L’horrible maladie qui ravageait le faubourg Québec allait enlever Ursule à l’amour de ses parents dont elle était l’idole.

Madame Sansfaçon resta comme foudroyée. Son sang se glaça dans ses veines et son cœur de mère battait avec tant de violence que les gros artères faillirent s’en détacher.
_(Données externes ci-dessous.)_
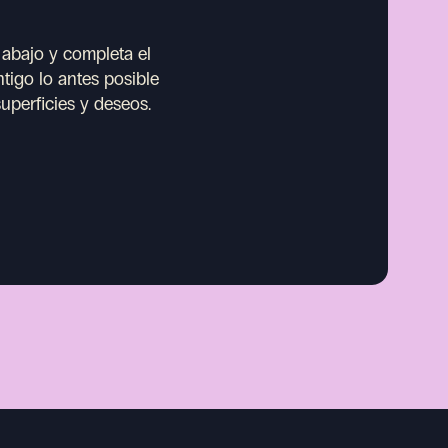
 abajo y completa el
tigo lo antes posible
uperficies y deseos.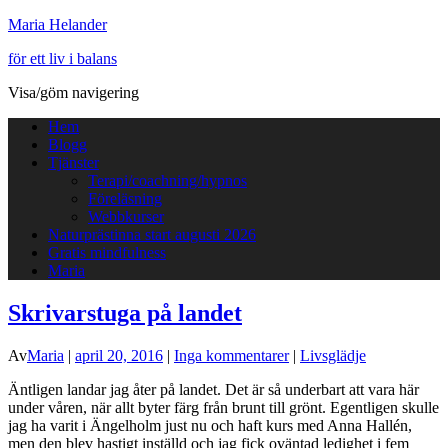
Maria Helander
för ett liv i balans
Visa/göm navigering
Hem
Blogg
Tjänster
Terapi/coachning/hypnos
Föreläsning
Webbkurser
Naturprästinna start augusti 2026
Gratis mindfulness
Maria
Skrivarstuga på landet
Av
Maria
|
april 20, 2016
|
Inga kommentarer
|
Livsglädje
Äntligen landar jag åter på landet. Det är så underbart att vara här
under våren, när allt byter färg från brunt till grönt. Egentligen skulle
jag ha varit i Ängelholm just nu och haft kurs med Anna Hallén,
men den blev hastigt inställd och jag fick oväntad ledighet i fem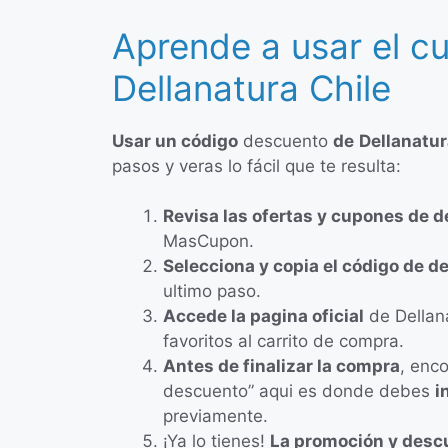
Aprende a usar el c
Dellanatura Chile
Usar un código
descuento
de
Dellanatu
pasos y veras lo fácil que te resulta:
Revisa las ofertas y cupones de 
MasCupon.
Selecciona y copia el código de 
ultimo paso.
Accede la pagina oficial
de Dellana
favoritos al carrito de compra.
Antes de finalizar la compra
, enc
descuento” aqui es donde debes
i
previamente.
¡Ya lo tienes!
La promoción y desc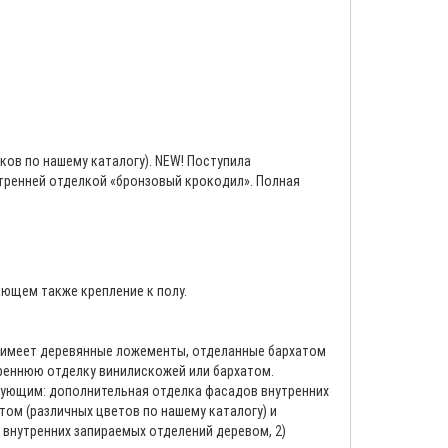
ов по нашему каталогу). NEW! Поступила
утренней отделкой «бронзовый крокодил». Полная
ющем также крепление к полу.
) имеет деревянные ложементы, отделанные бархатом
реннюю отделку винилискожей или бархатом.
едующим: дополнительная отделка фасадов внутренних
ом (различных цветов по нашему каталогу) и
внутренних запираемых отделений деревом, 2)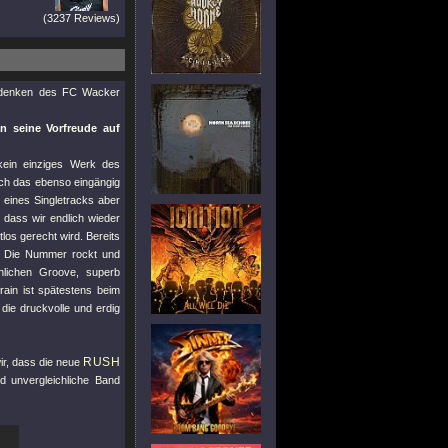
(3237 Reviews)
chdenken des FC Wacker
n seine Vorfreude auf
ein einziges Werk des
ich das ebenso eingängig
 eines Singletracks aber
 dass wir endlich wieder
los gerecht wird. Bereits
. Die Nummer rockt und
hlichen Groove, superb
rain ist spätestens beim
 die druckvolle und erdig
RUSH
wir, dass die neue
d unvergleichliche Band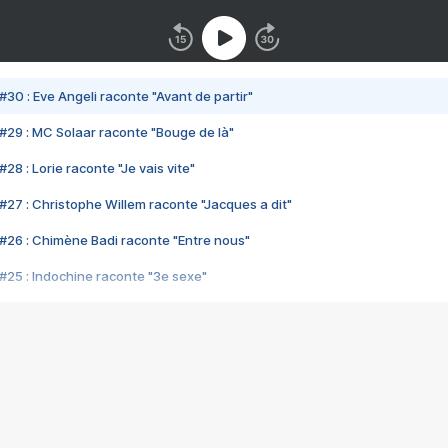
#30 : Eve Angeli raconte "Avant de partir"
#29 : MC Solaar raconte "Bouge de là"
28 : Lorie raconte "Je vais vite"
#27 : Christophe Willem raconte "Jacques a dit"
#26 : Chimène Badi raconte "Entre nous"
#25 : Indochine raconte "3e sexe"
#24 : Zaho raconte "C'est chelou"
#23 : Patrick Bruel raconte "Au café des délices"
#22 : Kyo raconte "Le chemin"
#21 : Nolwenn Leroy raconte "Cassé"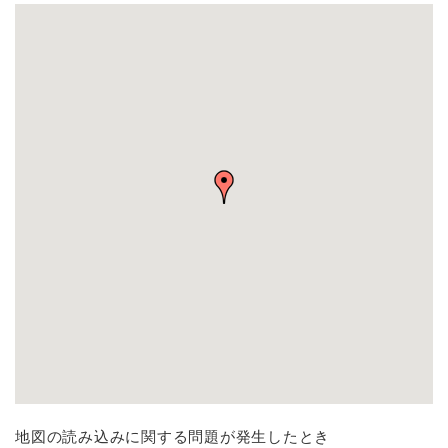
地図の読み込みに関する問題が発生したとき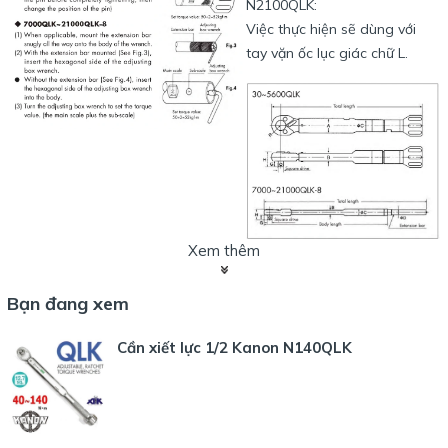
N2100QLK:
Việc thực hiện sẽ dùng với
tay vặn ốc lục giác chữ L.
Xem thêm
Các sản phẩm thuộc dòng sản phẩm Kanon QLK - loại xiết lực
Bạn đang xem
kiểu đặt lực trước
:
Cần xiết lực 1/2 Kanon N140QLK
Lorsque Ursule se réveilla vers cinq heures du soir, elle eut des vomissements bilieux. Ses yeux, devenus vitreux et injectés de sang, étaient presque sortis de leurs orbites. Sa figure avait été envahie par la rougeur caractéristique de l’infâme contagion. Sa peau se boursouffla. Des milliers d’éruptions se déclarèrent sur tout son corps. De petites vésicules, qui venaient de pointiller, étaient rudes au toucher comme autant de grains de sable.

Quelques jours plus tard les vésicules crevèrent et laissèrent sortir un pus abondant et infect. Ce pus en coulant de chaque vésicule, comme du cratère d’un petit volcan, se séchait et formait une gale hideuse. Les gales couvraient comme une lèpre le beau corps d’Ursule. Son nez, sa gorge et ses yeux étaient bouchés par le développement des pustules.

Ursule était brûlée par une fièvre des plus dévorantes. Elle avait vingt fois par jour des accès de délire pendant lesquels elle appelait Bénoni à grands cris.

Bénoni passait les nuits au chevet de son idole.

Il suivait scrupuleusement les ordonnances du docteur Bibaud. Toutes les demi-heures il appelait des lèvres gercées de son amante un verre rempli d’une limonade rafraîchissante et une cuillerée à soupe de chlorate de potasse.

Pour rester auprès de sa chère malade, Bénoni avait abandonné une magnifique position chez Boivin, où il gagnait sept chelins et demi par semaine en « punchant » des renforts de « brogans ».